A survey conducted in March showed 35% of economists expect the BOJ to end negative rates at its two-day meeting ending Tuesday, up from 7% a month earlier but still below 62% , anticipating such action at a subsequent meeting on April 25. 26.
With the end of negative rates seen as an almost done thing, market attention is turning to any clues the BOJ might provide about the pace of any interest rate hikes thereafter.

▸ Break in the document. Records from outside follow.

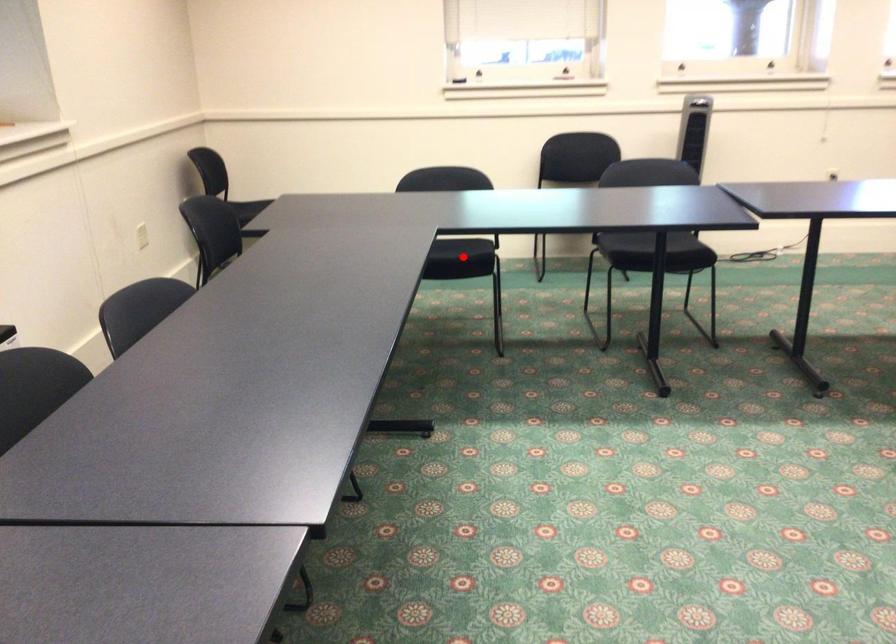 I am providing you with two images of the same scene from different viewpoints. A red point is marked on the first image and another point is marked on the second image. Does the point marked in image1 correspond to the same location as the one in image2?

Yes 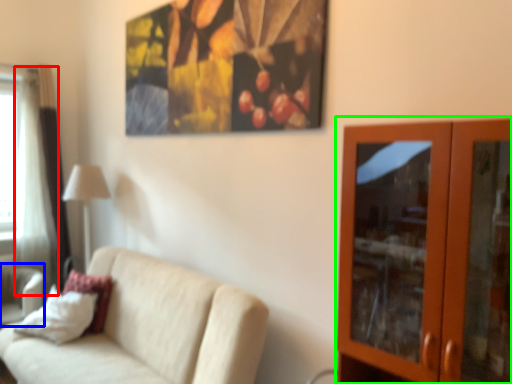 Question: Considering the real-world distances, which object is farthest from curtain (highlighted by a red box)? swivel chair (highlighted by a blue box) or dresser (highlighted by a green box)?

Choices:
 (A) swivel chair
 (B) dresser

Answer: (B) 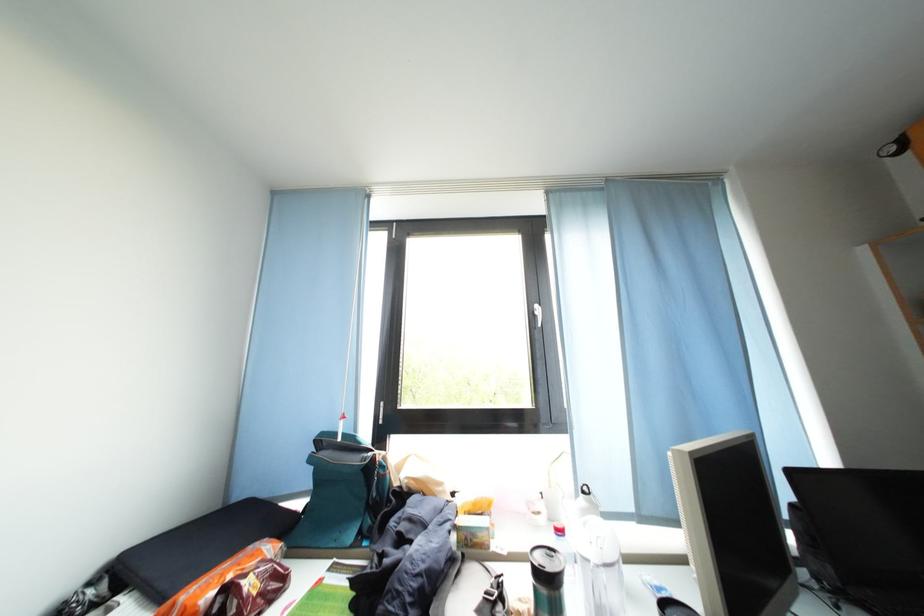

Ueda said the central bank would maintain accommodative monetary conditions even after ending negative rates, and would avoid causing any “discontinuity” from current ultra-loose policy given uncertainty over the economic outlook.
Any indication of the future policy path the BOJ might offer once negative rates end will likely be in line with such comments, sources told Reuters.
Under previous governor Kuroda, the BOJ implemented a huge asset purchase program in 2013 to boost growth and bring inflation to 2% in about two years.
The central bank introduced negative rates and yield curve control (YCC) in 2016, when tepid inflation forced it to tweak its stimulus program to make it more sustainable.
However, last year, when the yen’s sharp decline pushed up the cost of imports and heightened public criticism of the cost of Japan’s ultra-low interest rates, the BOJ adjusted the YCC to loosen its grip on rates long-term.
The end of negative short-term rates would represent Japan’s first interest rate hike since 2007.